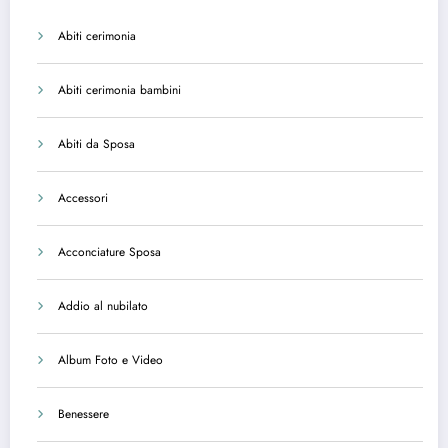
Abiti cerimonia
Abiti cerimonia bambini
Abiti da Sposa
Accessori
Acconciature Sposa
Addio al nubilato
Album Foto e Video
Benessere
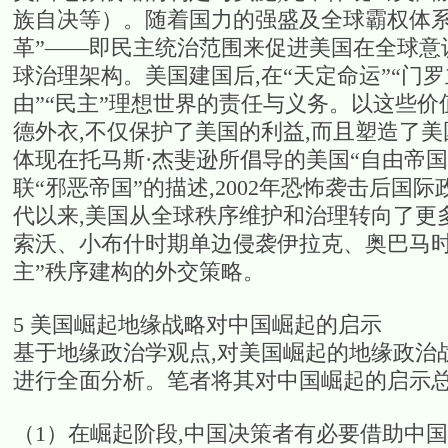
族自决等）。随着国力的强盛及全球霸权体系
革”——即民主统治范围来促进美国在全球意
球治理架构。美国建国后,在“天定命运”“门
由”“民主”理想世界的责任与义务。以这些
德外衣,不仅保护了美国的利益,而且塑造了美国
体现在托马斯·杰斐逊所倡导的美国“自由帝国
联“邪恶帝国”的描述,2002年恐怖袭击后国际政
代以来,美国从全球秩序维护和治理转向了更
索沃、小布什时期单边侵袭伊拉克、奥巴马时
主”秩序建构的外交策略。
5 美国崛起地缘战略对中国崛起的启示
基于地缘政治学观点,对美国崛起的地缘政治
进行全面分析。笔者将其对中国崛起的启示
（1）在崛起阶段,中国决策者有必要借助中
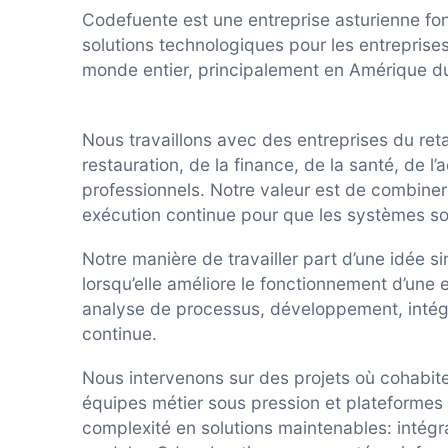
Codefuente est une entreprise asturienne fo
solutions technologiques pour les entrepris
monde entier, principalement en Amérique du
Nous travaillons avec des entreprises du reta
restauration, de la finance, de la santé, de l
professionnels. Notre valeur est de combiner
exécution continue pour que les systèmes so
Notre manière de travailler part d’une idée s
lorsqu’elle améliore le fonctionnement d’une
analyse de processus, développement, intégr
continue.
Nous intervenons sur des projets où cohabit
équipes métier sous pression et plateformes 
complexité en solutions maintenables: intégra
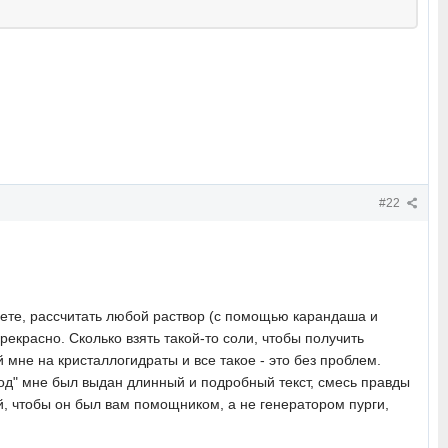
#22
маете, рассчитать любой раствор (с помощью карандаша и
рекрасно. Сколько взять такой-то соли, чтобы получить
й мне на кристаллогидраты и все такое - это без проблем.
од" мне был выдан длинный и подробный текст, смесь правды
ий, чтобы он был вам помощником, а не генератором пурги,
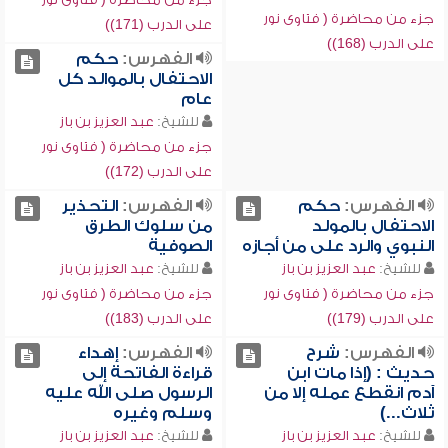
جزء من محاضرة ( فتاوى نور
على الدرب (171))
على الدرب (168))
الفهرس:
حكم
الاحتفال بالموالد كل
عام
للشيخ:
عبد العزيز بن باز
جزء من محاضرة ( فتاوى نور
على الدرب (172))
الفهرس:
حكم
الفهرس:
التحذير
الاحتفال بالمولد
من سلوك الطرق
النبوي والرد على من أجازه
الصوفية
للشيخ:
عبد العزيز بن باز
للشيخ:
عبد العزيز بن باز
جزء من محاضرة ( فتاوى نور
جزء من محاضرة ( فتاوى نور
على الدرب (179))
على الدرب (183))
الفهرس:
شرح
الفهرس:
إهداء
حديث : (إذا مات ابن
قراءة الفاتحة إلى
آدم انقطع عمله إلا من
الرسول صلى الله عليه
ثلاث...)
وسلم وغيره
للشيخ:
عبد العزيز بن باز
للشيخ:
عبد العزيز بن باز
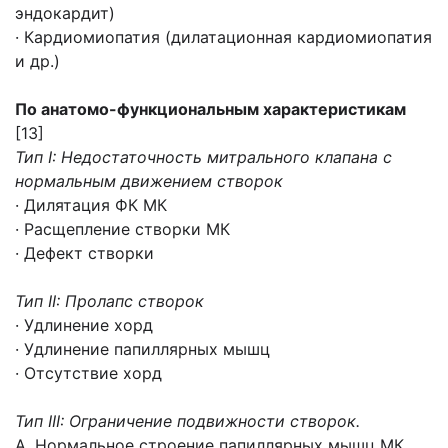
эндокардит)
· Кардиомиопатия (дилатационная кардиомиопатия
и др.)
По анатомо-функциональным характеристикам
[13]
Тип I: Недостаточность митрального клапана с
нормальным движением створок
· Дилятация ФК МК
· Расщепление створки МК
· Дефект створки
Тип II: Пролапс створок
· Удлинение хорд
· Удлинение папиллярных мышц
· Отсутствие хорд
Тип III: Ограничение подвижности створок.
А. Нормальное строение папиллярных мышц МК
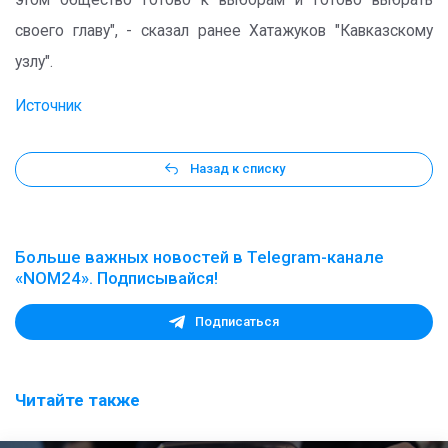
этом общество готово к выборам и готово выбрать
своего главу", - сказал ранее Хатажуков "Кавказскому
узлу".
Источник
Назад к списку
Больше важных новостей в Telegram-канале
«NOM24». Подписывайся!
Подписаться
Читайте также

---*---

Every entry must be transcribed exactly. Pictures do not belong in the copy.

## REPLY:
Abiti cerimonia
Abiti cerimonia bambini
Abiti da Sposa
Accessori
Acconciature Sposa
Addio al nubilato
Album Foto e Video
Benessere
族自决等）。随着国力的强盛及全球霸权体系
革”——即民主统治范围来促进美国在全球意
球治理架构。美国建国后,在“天定命运”“门
由”“民主”理想世界的责任与义务。以这些
德外衣,不仅保护了美国的利益,而且塑造了美国
体现在托马斯·杰斐逊所倡导的美国“自由帝国
联“邪恶帝国”的描述,2002年恐怖袭击后国际政
代以来,美国从全球秩序维护和治理转向了更
索沃、小布什时期单边侵袭伊拉克、奥巴马时
主”秩序建构的外交策略。
5 美国崛起地缘战略对中国崛起的启示
基于地缘政治学观点,对美国崛起的地缘政治
进行全面分析。笔者将其对中国崛起的启示
（1）在崛起阶段,中国决策者有必要借助中
Codefuente est une entreprise asturienne fo
solutions technologiques pour les entrepris
monde entier, principalement en Amérique du
Nous travaillons avec des entreprises du reta
restauration, de la finance, de la santé, de l
professionnels. Notre valeur est de combiner
exécution continue pour que les systèmes so
Notre manière de travailler part d’une idée s
lorsqu’elle améliore le fonctionnement d’une
analyse de processus, développement, intégr
continue.
Nous intervenons sur des projets où cohabit
équipes métier sous pression et plateformes 
complexité en solutions maintenables: intégra
#22
маете, рассчитать любой раствор (с помощью карандаша и
рекрасно. Сколько взять такой-то соли, чтобы получить
й мне на кристаллогидраты и все такое - это без проблем.
од" мне был выдан длинный и подробный текст, смесь правды
ий, чтобы он был вам помощником, а не генератором пурги,
جزء من محاضرة ( فتاوى نور
على الدرب (171))
على الدرب (168))
الفهرس:
حكم
الاحتفال بالموالد كل
عام
للشيخ:
عبد العزيز بن باز
جزء من محاضرة ( فتاوى نور
على الدرب (172))
الفهرس:
حكم
الفهرس:
التحذير
الاحتفال بالمولد
من سلوك الطرق
النبوي والرد على من أجازه
الصوفية
للشيخ:
عبد العزيز بن باز
للشيخ:
عبد العزيز بن باز
جزء من محاضرة ( فتاوى نور
جزء من محاضرة ( فتاوى نور
على الدرب (179))
على الدرب (183))
الفهرس:
شرح
الفهرس:
إهداء
حديث : (إذا مات ابن
قراءة الفاتحة إلى
آدم انقطع عمله إلا من
الرسول صلى الله عليه
ثلاث...)
وسلم وغيره
للشيخ:
عبد العزيز بن باز
للشيخ:
عبد العزيز بن باز
эндокардит)
· Кардиомиопатия (дилатационная кардиомиопатия
и др.)
По анатомо-функциональным характеристикам
[13]
Тип I: Недостаточность митрального клапана с
нормальным движением створок
· Дилятация ФК МК
· Расщепление створки МК
· Дефект створки
Тип II: Пролапс створок
· Удлинение хорд
· Удлинение папиллярных мышц
· Отсутствие хорд
Тип III: Ограничение подвижности створок.
А. Нормальное строение папиллярных мышц МК
этом общество готово к выборам и готово выбрать
своего главу", - сказал ранее Хатажуков "Кавказскому
узлу".
Источник
Назад к списку
Больше важных новостей в Telegram-канале
«NOM24». Подписывайся!
Подписаться
Читайте также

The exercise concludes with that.